Exercise 1.2.6 (Product of four consecutive integers)

Proof.

(a)

By the Euclidean division, every integer $n$ is of the form $n=3k+r$, where $r=0,1$, or $2$.

If $n=3k$, then $3\mid n$; if $n=3k+1$, then $3\mid n+2$; if $n=3k+2$, then $3\mid n+1$. In every case,

$$3\mid n(n+1)(n+2).$$

Moreover, since $n$ is odd or even, $2\mid n$ or $2\mid n+1$. In both cases, $2\mid n(n+1)$, a fortiori

$$2\mid n(n+1)(n+2).$$

Moreover, $2$ and $3$ are relatively prime, therefore, for every integer $n$,

$$5\mid n(n+1)(n+2).$$

The product of three consecutive integers is divisible by $6$.

(b)

Similarly, every integer $n$ is of the form $n=4k+r$, where $r=0,1,2$, or $4$.

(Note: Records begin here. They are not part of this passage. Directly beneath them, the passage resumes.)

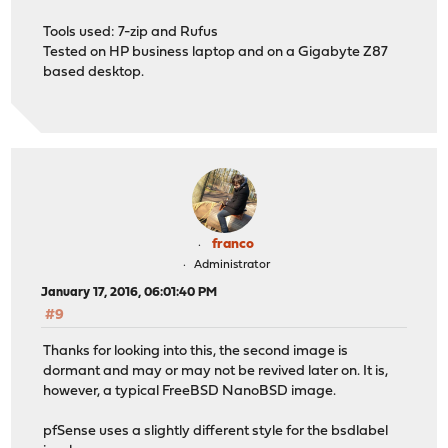
Tools used: 7-zip and Rufus
Tested on HP business laptop and on a Gigabyte Z87
based desktop.
franco
Administrator
January 17, 2016, 06:01:40 PM
#9
Thanks for looking into this, the second image is
dormant and may or may not be revived later on. It is,
however, a typical FreeBSD NanoBSD image.
pfSense uses a slightly different style for the bsdlabel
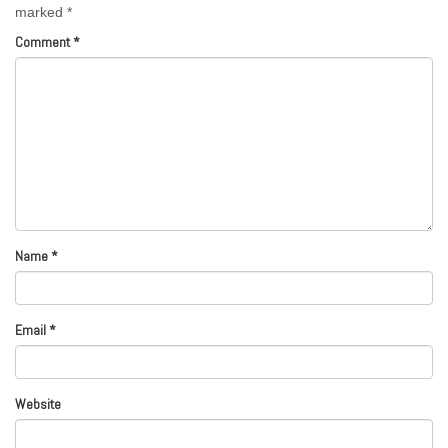
marked
*
Comment
*
Name
*
Email
*
Website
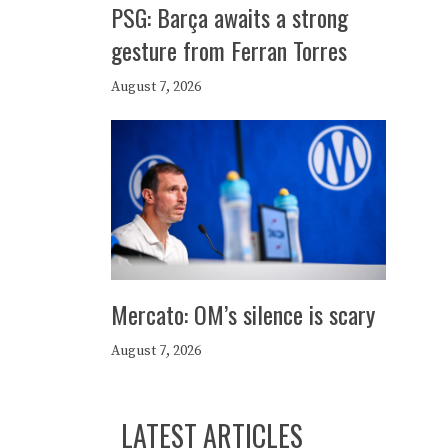
PSG: Barça awaits a strong
gesture from Ferran Torres
August 7, 2026
Mercato: OM’s silence is scary
August 7, 2026
LATEST ARTICLES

If $r=0$, $4\mid n$ and $2\mid n+2$, so $8\mid n(n+2)$;

if $r=1$, $4\mid n+3$ and $2\mid n+1$, so $8\mid (n+1)(n+3)$;

if $r=2$, $4\mid n+2$ and $2\mid n$, so $8\mid n(n+2)$;

if $r=3$, $4\mid n+1$ and $2\mid n+3$, so $8\mid (n+1)(n+3)$.

In every case

$$8\mid n(n+1)(n+2)(n+3).$$

By part (a), $3\mid n(n+1)(n+2)$, a fortiori

$$3\mid n(n+1)(n+2)(n+3).$$

Since $\gcd (3,8)=1$,

$$24\mid n(n+1)(n+2)(n+3).$$

The product of four consecutive integers is divisible by $24$.